Les perspectives dans notre région se sont également dégradées. Les petites et moyennes entreprises (PME) constituent la quasi totalité de son tissu industriel. Elles produisent des éléments et composants nécessaires à la fabrication d'instruments et d'appareils. Elles font partie intégrante de « chaînes de valeur », que le recul des affaires met à mal. Certes, nos PME ont déjà prouvé leur aptitude à se réinventer en s'adaptant à l'évolution des marchés et des techniques. Mais cela ne se fait ni facilement ni rapidement. Le redressement de la situation économique prendra du temps.
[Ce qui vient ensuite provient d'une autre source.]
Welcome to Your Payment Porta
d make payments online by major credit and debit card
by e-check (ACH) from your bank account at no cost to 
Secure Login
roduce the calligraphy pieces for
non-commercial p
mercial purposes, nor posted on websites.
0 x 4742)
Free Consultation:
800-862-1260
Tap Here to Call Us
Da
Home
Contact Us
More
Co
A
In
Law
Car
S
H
Les enquêtes du KOF auprès des entreprises montrent des écarts d'appréciation entre les niveaux national et neuchâtelois. La détérioration des activités dans l'horlogerie est plus marquée dans notre canton — tout en précisant que ses perspectives fléchissaient depuis le milieu de 2019. Les branches de la métallurgie, des équipements électriques, électroniques, la mécanique de précision et l'optique font état d'une dégradation des activités analogue en Suisse et dans le canton, mais, ici aussi, le recul avait déjà commencé de se manifester l'année dernière.
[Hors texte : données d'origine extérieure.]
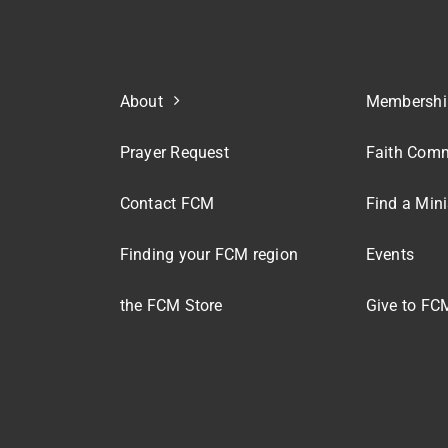
About
Membershi
Prayer Request
Faith Comm
Contact FCM
Find a Mini
Finding your FCM region
Events
the FCM Store
Give to FC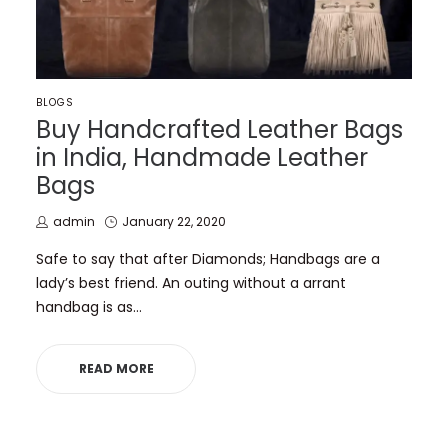
POSTED
BLOGS
IN
Buy Handcrafted Leather Bags
in India, Handmade Leather
Bags
by
Posted
admin
January 22, 2020
on
Safe to say that after Diamonds; Handbags are a
lady’s best friend. An outing without a arrant
handbag is as…
READ MORE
L'horlogerie est devenue, comme on le sait, très dépendante des marchés asiatiques. Les activités reprennent progressivement en Chine, mais les consommateurs restent encore frileux. Il faudra probablement attendre un certain temps pour que l'on retrouve un niveau d'affaires comparable à celui qui existait avant les manifestations à Hong-Kong et la crise du coronavirus.

En ce qui concerne le secteur des services, on peut escompter un rebond au fur et à mesure que les effets de la pandémie s'éloigneront. Les craintes qu'elle a suscitées ne s'effaceront cependant pas de sitôt de sorte qu'il est vraisemblable que les ménages limiteront leurs dépenses importantes et leur préfèreront une épargne de précaution. Bref, nous ne sommes pas encore sortis de l'auberge.